Growing up, a friend’s dad would often make statements on sports figures as if they were novel observations. Commenting on Michael Jordan (who at the time was probably in his sixth year in the league and had already won the NBA scoring title a handful of times), I remember him saying, “You know, I think this Michael Jordan is going to be a pretty good ball player.” Today, that would be like talking about Artificial Intelligence’s potential and saying, “You know, I think this AI stuff is going to be a pretty big deal.” While factually correct, neither would qualify as bold statements at the time they were made. Perhaps the more interesting question when it comes to Artificial Intelligence would be, where AI is going at this point, and what’s next in its evolution.
To answer that question, let’s first start with the money that is being spent to build the underlying infrastructure to train, develop and deploy AI models. It is estimated that the aggregate capital expenditures over the next twelve months from just five large publicly traded hyper-scalers, Microsoft, Alphabet, Amazon, Meta and Oracle, will top $375 billion. That means that roughly 40% of the estimated annual $1.0 trillion of cap-ex in the S&P 500 is currently going towards AI infrastructure. The logical next questions might be how we are going to use all this AI capacity and whether the hyper-scalers will ever earn attractive returns on their investments.

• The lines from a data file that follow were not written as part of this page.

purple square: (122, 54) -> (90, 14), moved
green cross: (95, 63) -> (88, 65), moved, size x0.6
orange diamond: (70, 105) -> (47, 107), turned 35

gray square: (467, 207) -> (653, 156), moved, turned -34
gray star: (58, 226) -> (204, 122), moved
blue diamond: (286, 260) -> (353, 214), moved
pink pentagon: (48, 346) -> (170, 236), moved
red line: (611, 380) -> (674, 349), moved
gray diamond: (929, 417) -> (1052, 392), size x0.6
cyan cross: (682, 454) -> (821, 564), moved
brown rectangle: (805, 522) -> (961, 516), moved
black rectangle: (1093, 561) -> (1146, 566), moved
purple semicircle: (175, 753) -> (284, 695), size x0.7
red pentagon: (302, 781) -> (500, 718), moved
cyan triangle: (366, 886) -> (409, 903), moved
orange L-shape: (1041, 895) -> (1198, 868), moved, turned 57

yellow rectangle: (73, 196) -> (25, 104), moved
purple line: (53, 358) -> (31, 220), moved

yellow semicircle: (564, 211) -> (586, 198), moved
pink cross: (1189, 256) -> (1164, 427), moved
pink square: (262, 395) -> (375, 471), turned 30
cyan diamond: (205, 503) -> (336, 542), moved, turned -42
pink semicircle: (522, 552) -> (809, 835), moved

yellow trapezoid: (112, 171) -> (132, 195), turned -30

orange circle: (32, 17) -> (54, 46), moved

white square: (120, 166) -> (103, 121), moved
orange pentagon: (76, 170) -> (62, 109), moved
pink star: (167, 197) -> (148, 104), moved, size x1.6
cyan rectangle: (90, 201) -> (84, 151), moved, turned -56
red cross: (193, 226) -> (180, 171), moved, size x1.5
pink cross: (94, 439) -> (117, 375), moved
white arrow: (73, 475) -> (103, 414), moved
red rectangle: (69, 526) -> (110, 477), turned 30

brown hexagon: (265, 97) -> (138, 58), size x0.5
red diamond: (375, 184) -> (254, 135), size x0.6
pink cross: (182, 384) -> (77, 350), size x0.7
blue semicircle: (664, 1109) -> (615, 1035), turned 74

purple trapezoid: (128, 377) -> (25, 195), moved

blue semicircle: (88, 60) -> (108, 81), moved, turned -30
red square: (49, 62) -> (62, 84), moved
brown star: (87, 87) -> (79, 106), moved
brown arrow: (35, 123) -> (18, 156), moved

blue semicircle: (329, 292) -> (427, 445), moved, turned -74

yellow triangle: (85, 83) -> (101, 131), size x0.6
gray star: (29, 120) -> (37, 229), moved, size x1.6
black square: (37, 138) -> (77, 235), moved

For that, let’s look at JP Morgan, which is reported to spend roughly $18 billion per year on information technology, of which $2.0 billion is earmarked for AI use case development within the bank’s many departments and processes. It is estimated that AI, across 450+ internally-developed use cases, is now saving JP Morgan employees 15 million hours annually, has resulted in nearly $2.0 billion in productivity gains and has saved something approaching $1.5 billion in preemptive fraud detection losses annually. How ever you measure it, that sounds like a pretty good return on investment. Now, who gets to keep all those gains? Is it JP Morgan and its shareholders, is it customers, is it the hyper-scalers who built the infrastructure? The answer is probably all of the above. But it is real, and it is happening now.
I think we are all waking up to the potential of AI—both personally and in the businesses, organizations and enterprises we are involved in. We are just starting to scratch the surface. We believe we are entering a period where attention will begin to shift from the hyper-scalers building massive AI infrastructure to the use cases that will now permeate corporate earnings reports and success stories throughout the rest of the economy.
And as far as jobs go, we believe Nvidia CEO Jensen Huang summed it up well when he said, “You won’t lose your job to AI, but you may lose it to somebody who is using AI.” So, the time is here to lean in, experiment, try to automate something that is a nuisance to you, or if you have never used it before, try asking a question in the prompt window of any of the popular AI chatbots. You might be pleasantly surprised. Because, as my good high school friend’s dad would say, “This AI thing looks like it’s going to be a pretty big deal.”